Part of the answer is if you build it, they will come to use that cliché. That’s a big thing. The guy who is our COO now, for instance, wrote a letter several years ago to me and said, “I’m working in aerospace, and I’m creating rocket ships, let me tell you, it’s not as sexy as it sounds. I want to join you, guys. Every morning when I wake up, I go to your postcard of the day and see what else you guys are up to.”
When you can be so tactile and have that immediate impact, we’re not that big a company. We’re 160 people on two coasts. We’re still small enough that people have an impact, and we’re able to know who our workers are. We’re able to do some gorgeous work that attracts good people. I’m not sure if I’m answering your question exactly, but first, you’ve got to have a place where people want to come.
It’s interesting you use the word beauty there, which is a lovely word that we don’t consider often in our world.

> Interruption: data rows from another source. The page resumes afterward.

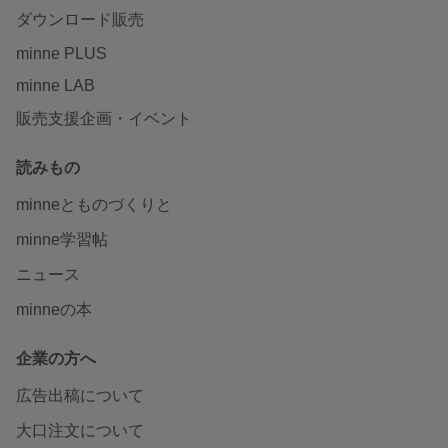
ダウンロード販売
minne PLUS
minne LAB
販売支援企画・イベント
読みもの
minneとものづくりと
minne学習帖
ニュース
minneの本
企業の方へ
広告出稿について
大口注文について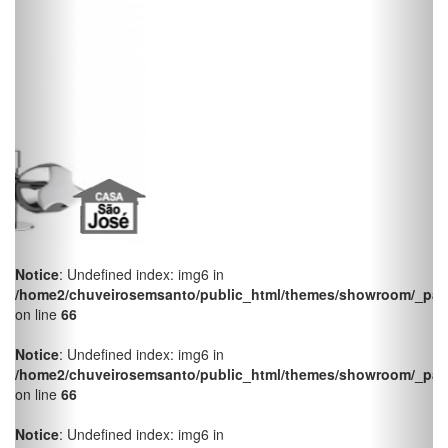
Notice
: Undefined index: img6 in
/home2/chuveirosemsanto/public_html/themes/showroom/_pag
on line
66
Notice
: Undefined index: img6 in
/home2/chuveirosemsanto/public_html/themes/showroom/_pag
on line
66
Notice
: Undefined index: img6 in
/home2/chuveirosemsanto/public_html/themes/showroom/_pag
on line
66
Notice
: Undefined index: img6 in
/home2/chuveirosemsanto/public_html/themes/showroom/_pag
on line
66
Notice
: Undefined index: img6 in
/home2/chuveirosemsanto/public_html/themes/showroom/_pag
on line
66
Notice
: Undefined index: img6 in
/home2/chuveirosemsanto/public_html/themes/showroom/_pag
on line
66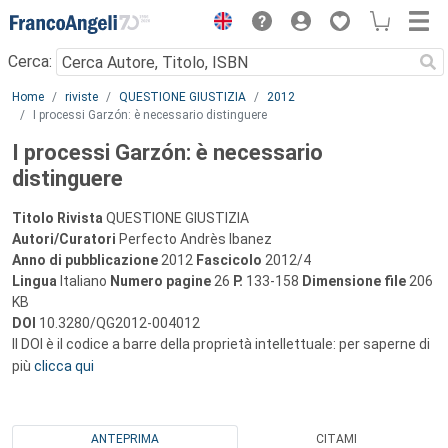
Menu
Cerca:
Main content
Home
riviste
QUESTIONE GIUSTIZIA
2012
I processi Garzón: è necessario distinguere
I processi Garzón: è necessario
distinguere
Titolo Rivista
QUESTIONE GIUSTIZIA
Autori/Curatori
Perfecto Andrès Ibanez
Anno di pubblicazione
2012
Fascicolo
2012/4
Lingua
Italiano
Numero pagine
26
P.
133-158
Dimensione file
206
KB
DOI
10.3280/QG2012-004012
Il DOI è il codice a barre della proprietà intellettuale: per saperne di
più
clicca qui
ANTEPRIMA
CITAMI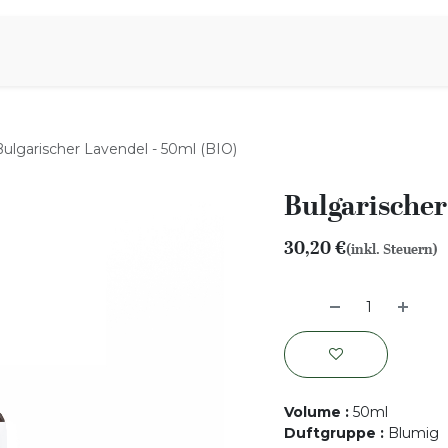
iration
Aromen Familie
Bulgarischer Lavendel - 50ml (BIO)
Bulgarischer
30,20
€
(inkl. Steuern)
Volume
:
50ml
Duftgruppe
:
Blumig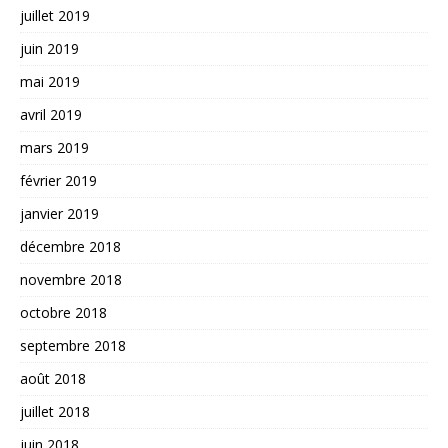
juillet 2019
juin 2019
mai 2019
avril 2019
mars 2019
février 2019
janvier 2019
décembre 2018
novembre 2018
octobre 2018
septembre 2018
août 2018
juillet 2018
juin 2018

It seems maybe even mystifying beauty. It’s interesting how you see the beauty in what you do. That beauty is attractive. Can you talk more about that?
I’m giving a presentation at the Northwest Ecobuilders Guild on a project. We were chosen from a number of other projects as one of the people who are presenting at their annual convention. I’m not sure if it’s convention, but the reason they chose us is this particular project fits all the eco stuff. It’s low carbon in the build, carbon sequestration in the materials, and low operating costs, but it’s also gorgeous.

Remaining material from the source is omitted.